2013 COA 5
Colo. Ct. App.2013Background
- Act creates indeterminate sentencing for certain sex offenses with bottom end of years up to life.
- Questions concern bottom-end range for sex offenses that are crimes of violence and need for aggravating factors.
- Defendant William J. Hunsaker was convicted of sexual assault of a child (class four) and sexual assault of a child as part of a pattern of abuse (class three).
- First count received eight years to life; second count sixteen years to life.
- Postconviction court reduced both bottom ends to the presumptive-range maximums; appellate review addressed legality of bottom ends and need for aggravators.
Issues
| Issue | Plaintiff's Argument | Defendant's Argument | Held |
|---|---|---|---|
| Bottom end above presumptive max for class three must prove aggravators? | Prosecution argues per se violence allows aggravated bottom end. | Hunsaker argues aggravators are required. | Bottom end above presumptive max allowed without extra aggravators. |
| Whether sexual assault on a child as pattern of abuse is a per se crime of violence? | Per se violence triggers 18-1.3-406 sentencing. | Not contested; relies on statutory interpretation. | Sexual assault on a child as part of a pattern is a per se crime of violence. |
| Is the bottom end of indeterminate sentence for sex offense in violence class between midpoint and twice max of presumptive range? | Bottom end mirrors determinate violence sentencing. | May require aggravating factors beyond midpoint. | Bottom end is between midpoint and twice the maximum, like non-sex offenses. |
| Was the original sixteen-years-to-life sentence legal and removable without affecting the other count? | Illegal bottom end on first count; seeks correction. | Correction does not mandate resentencing on second count. | Original sentence on class three was legal; remand to reinstate sixteen-to-life. |
Key Cases Cited
- Vensor v. People, 151 P.3d 1274 (Colo. 2007) (bottom end must be within/minimum to twice maximum presumptive range for class of felony; applies to violent offenses?)
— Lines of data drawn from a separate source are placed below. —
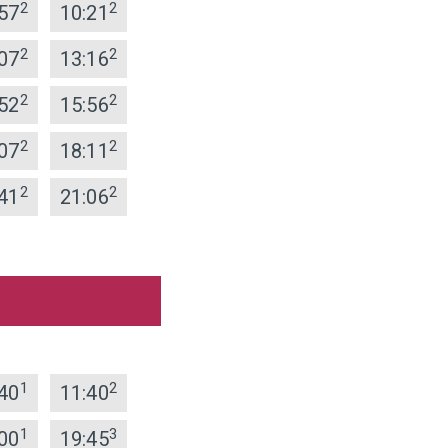
2
2
57
10:21
2
2
07
13:16
2
2
52
15:56
2
2
07
18:11
2
2
41
21:06
1
2
40
11:40
1
3
00
19:45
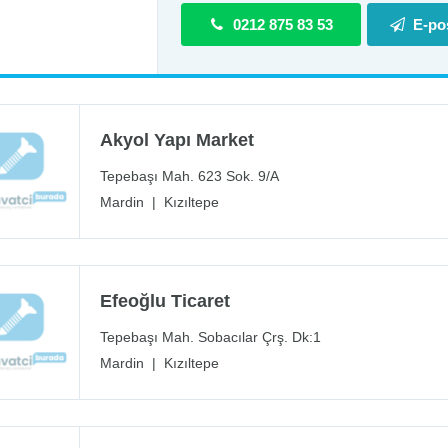
0212 875 83 53
E-po
Akyol Yapı Market
Tepebaşı Mah. 623 Sok. 9/A
Mardin
|
Kızıltepe
Efeoğlu Ticaret
Tepebaşı Mah. Sobacılar Çrş. Dk:1
Mardin
|
Kızıltepe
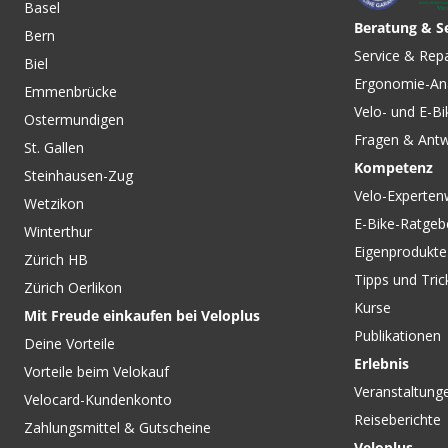
Basel
Beratung & S
Bern
CHF 9.90
CHF 12.70
CHF 16.9
Service & Rep
Biel
SCHWALBE STANDARD
GAADI Schlauch sc
Ergonomie-An
Schlauch Clik schwarz von
GAADI
Emmenbrücke
SCHWALBE
Velo- und E-Bi
Ostermundigen
Fragen & Ant
St. Gallen
Kompetenz
Steinhausen-Zug
Velo-Experten
Wetzikon
E-Bike-Ratgeb
Winterthur
Eigenprodukte
Zürich HB
Tipps und Tric
Zürich Oerlikon
Kurse
Mit Freude einkaufen bei Veloplus
Publikationen
Deine Vorteile
Erlebnis
Vorteile beim Velokauf
Veranstaltung
Velocard-Kundenkonto
Reiseberichte
Zahlungsmittel & Gutscheine
Veloplus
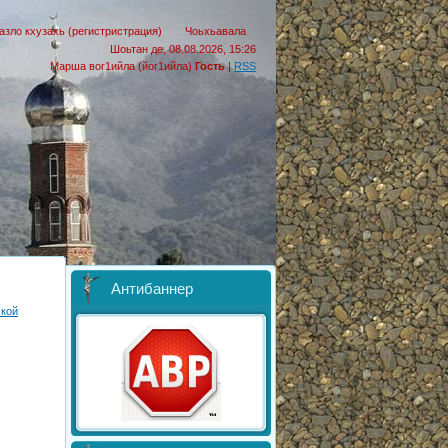
азло кхузахь (регистристрация)
Чоьхьавала
Шоьтан де, 08.08.2026, 15:26
Марша вог1ийла (йог1ийла)
Гость
|
RSS
Антибаннер
ской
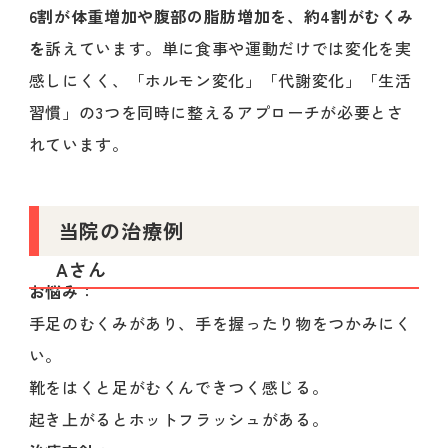
6割が体重増加や腹部の脂肪増加を、約4割がむくみ
を
訴えています。単に食事や運動だけでは変化を実
感しにくく、「ホルモン変化」「代謝変化」「生活
習慣」の3つを同時に整えるアプローチが必要とさ
れています。
当院の治療例
Aさん
お悩み
：
手足のむくみがあり、手を握ったり物をつかみにく
い。
靴をはくと足がむくんできつく感じる。
起き上がるとホットフラッシュがある。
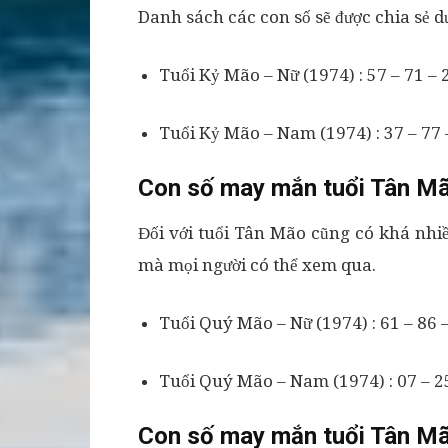
Danh sách các con số sẽ được chia sẻ dư
Tuổi Kỷ Mão – Nữ (1974) : 57 – 71 – 2
Tuổi Kỷ Mão – Nam (1974) : 37 – 77 –
Con số may mắn tuổi Tân Mã
Đối với tuổi Tân Mão cũng có khá nh
mà mọi người có thể xem qua.
Tuổi Quý Mão – Nữ (1974) : 61 – 86 –
Tuổi Quý Mão – Nam (1974) : 07 – 25
Con số may mắn tuổi Tân Mã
- Tillery v. People, 231 P.3d 36 (Colo.App. 2009) (bottom end for sexual assault on a child as part of pattern of abuse between midpoint and twice presumptive max)
- People v. Simon, 266 P.3d 1099 (Colo. 2011) (affirmed Tillery; related to per se violence treatment for sex offenses)
- People v. Banks, 9 P.3d 1125 (Colo. 2000) (per se crime of violence sentencing provision guidance)
- Leyva v. People, 184 P.3d 48 (Colo. 2008) (illegal sentence on one count does not automatically invalidate entire sentence)
- Delgado v. People, 105 P.3d 634 (Colo. 2005) (remedial correction of excessive sentence)
- Abeyta v. People, 112 Colo. 49, 145 P.2d 884 (1944) (historical basis for correcting illegal sentences)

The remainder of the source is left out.